-- What is being asked --
Take every line from the records below that includes the word "pentru".

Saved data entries
-- Opening Marker --

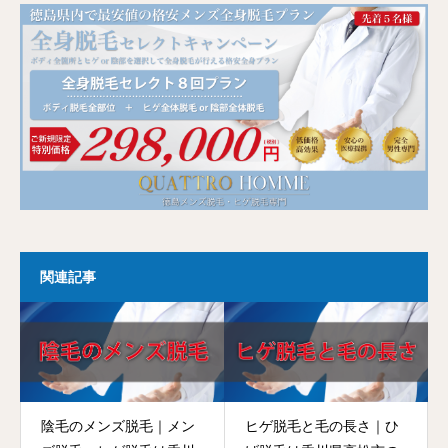
関連記事
陰毛のメンズ脱毛｜メン
ヒゲ脱毛と毛の長さ｜ひ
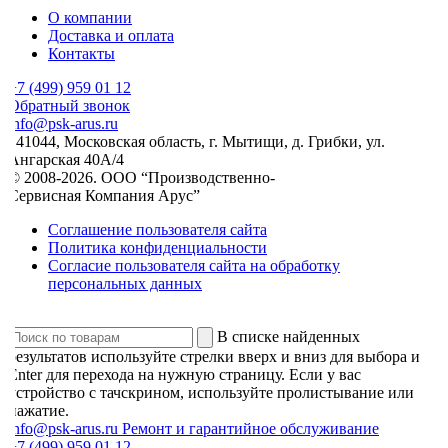
О компании
Доставка и оплата
Контакты
7 (499) 959 01 12
Обратный звонок
nfo@psk-arus.ru
141044, Московская область, г. Мытищи, д. Грибки, ул.
Ангарская 40А/4
© 2008-2026. ООО “Производственно-
Сервисная Компания Арус”
Соглашение пользователя сайта
Политика конфиденциальности
Согласие пользователя сайта на обработку
персональных данных
В списке найденных
результатов используйте стрелки вверх и вниз для выбора и
Enter для перехода на нужную страницу. Если у вас
устройство с тачскрином, используйте пролистывание или
нажатие.
info@psk-arus.ru
Ремонт и гарантийное обслуживание
7 (499) 959 01 12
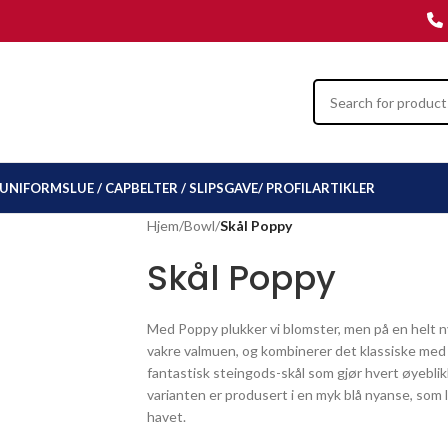
UNIFORMSLUE / CAP
BELTER / SLIPS
GAVE/ PROFILARTIKLER
Hjem
/
Bowl
/
Skål Poppy
Skål Poppy
Med Poppy plukker vi blomster, men på en helt n
vakre valmuen, og kombinerer det klassiske med de
fantastisk steingods-skål som gjør hvert øyebli
varianten er produsert i en myk blå nyanse, som 
havet.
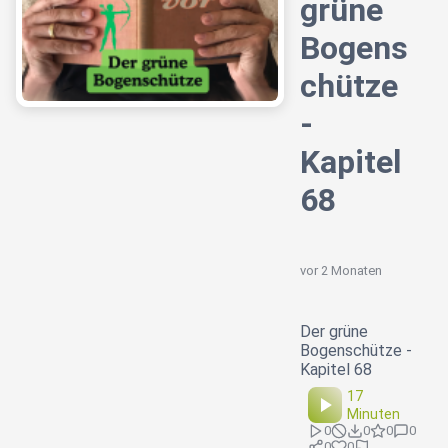
grüne
Bogens
chütze
-
Kapitel
68
vor 2 Monaten
Der grüne
Bogenschütze -
Kapitel 68
17
Minuten
0
0
0
0
0
0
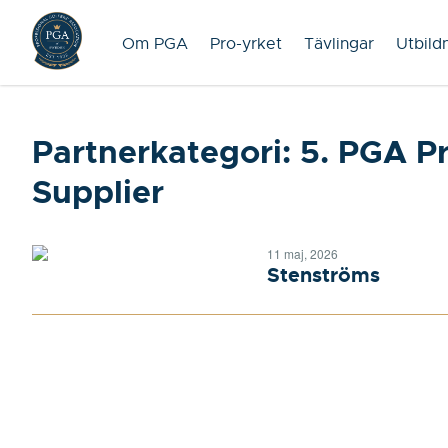
Om PGA
Pro-yrket
Tävlingar
Utbild
Partnerkategori:
5. PGA P
Supplier
11 maj, 2026
Stenströms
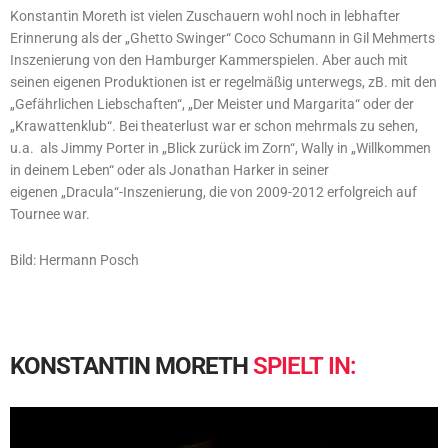
Konstantin Moreth ist vielen Zuschauern wohl noch in lebhafter
Erinnerung als der „Ghetto Swinger“ Coco Schumann in Gil Mehmerts
Inszenierung von den Hamburger Kammerspielen. Aber auch mit
seinen eigenen Produktionen ist er regelmäßig unterwegs, zB. mit den
„Gefährlichen Liebschaften“, „Der Meister und Margarita“ oder der
„Krawattenklub“. Bei theaterlust war er schon mehrmals zu sehen,
u.a. als Jimmy Porter in „Blick zurück im Zorn“, Wally in „Willkommen
in deinem Leben“ oder als Jonathan Harker in seiner
eigenen „Dracula“-Inszenierung, die von 2009-2012 erfolgreich auf
Tournee war.
Bild: Hermann Posch
KONSTANTIN
MORETH
SPIELT
IN:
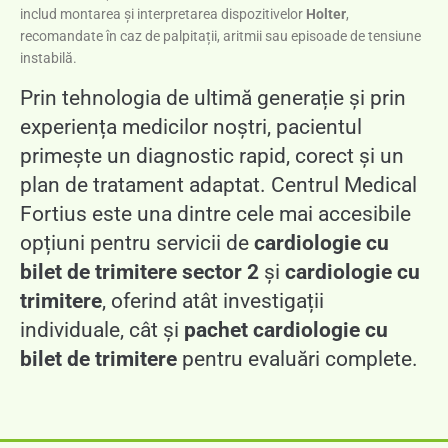
includ montarea și interpretarea dispozitivelor
Holter
,
recomandate în caz de palpitații, aritmii sau episoade de tensiune
instabilă.
Prin tehnologia de ultimă generație și prin
experiența medicilor noștri, pacientul
primește un diagnostic rapid, corect și un
plan de tratament adaptat. Centrul Medical
Fortius este una dintre cele mai accesibile
opțiuni pentru servicii de
cardiologie cu
bilet de trimitere sector 2
și
cardiologie cu
trimitere
, oferind atât investigații
individuale, cât și
pachet cardiologie cu
bilet de trimitere
pentru evaluări complete.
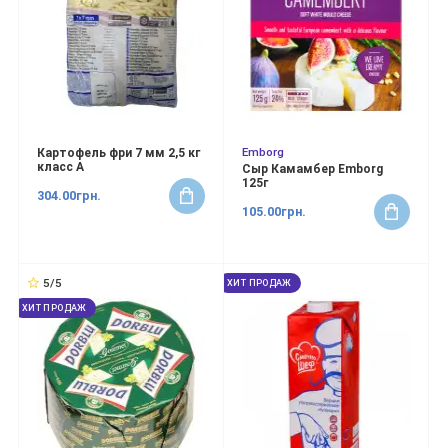
Emborg
Картофель фри 7 мм 2,5 кг
класс А
Сыр Камамбер Emborg
125г
304.00грн.
105.00грн.
5/5
ХИТ ПРОДАЖ
ХИТ ПРОДАЖ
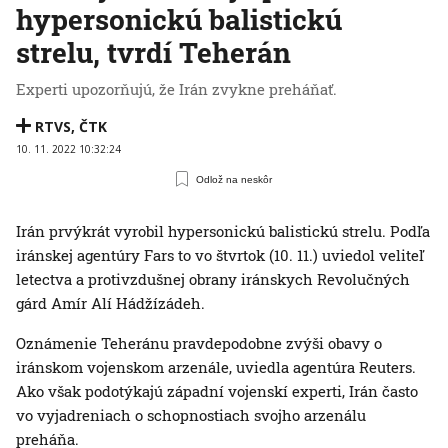
hypersonickú balistickú
strelu, tvrdí Teherán
Experti upozorňujú, že Irán zvykne preháňať.
RTVS
,
ČTK
10. 11. 2022 10:32:24
Odlož na neskôr
Irán prvýkrát vyrobil hypersonickú balistickú strelu. Podľa
iránskej agentúry Fars to vo štvrtok (10. 11.) uviedol veliteľ
letectva a protivzdušnej obrany iránskych Revolučných
gárd Amír Alí Hádžízádeh.
Oznámenie Teheránu pravdepodobne zvýši obavy o
iránskom vojenskom arzenále, uviedla agentúra Reuters.
Ako však podotýkajú západní vojenskí experti, Irán často
vo vyjadreniach o schopnostiach svojho arzenálu
preháňa.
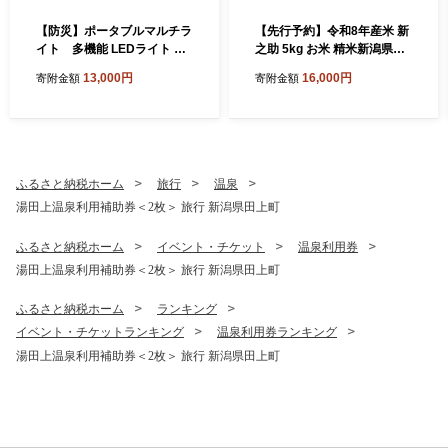
【防災】ポータブルマルチラ
【先行予約】令和8年産米 新
イト 多機能 LEDライト ラ
之助 5kg お米 精米新潟県田
ジオ 充電式ライト ダイナモ
上町
13,000円
16,000円
寄附金額
寄附金額
充電 USB充電 サイレン付き
懐中電灯 雑貨 日用品新潟県
田上町
ふるさと納税ホーム
旅行
温泉
湯田上温泉利用補助券＜2枚＞ 旅行 新潟県田上町
ふるさと納税ホーム
イベント・チケット
温泉利用券
湯田上温泉利用補助券＜2枚＞ 旅行 新潟県田上町
ふるさと納税ホーム
ランキング
イベント・チケットランキング
温泉利用券ランキング
湯田上温泉利用補助券＜2枚＞ 旅行 新潟県田上町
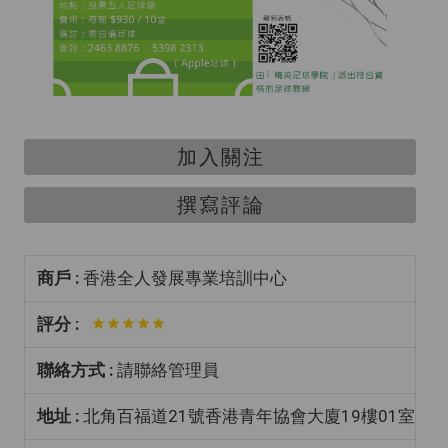
加入關注
撰寫評論
商戶 :
香港全人發展專業培訓中心
評分 :
聯絡方式 :
請聯絡管理員
地址 :
北角百福道21號香港青年協會大廈19樓01室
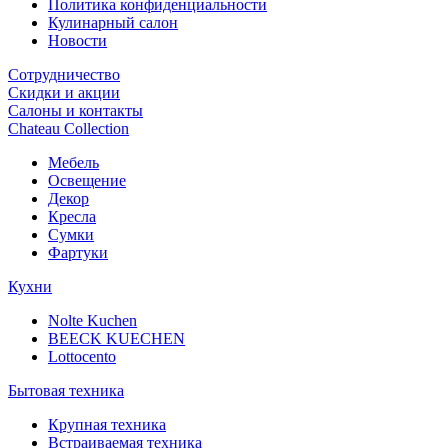
Политика конфиденциальности
Кулинарный салон
Новости
Сотрудничество
Скидки и акции
Салоны и контакты
Chateau Collection
Мебель
Освещение
Декор
Кресла
Сумки
Фартуки
Кухни
Nolte Kuchen
BEECK KUECHEN
Lottocento
Бытовая техника
Крупная техника
Встраиваемая техника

-- Closing Marker --

-- Result for this task --
opțiuni pentru servicii de
pentru evaluări complete.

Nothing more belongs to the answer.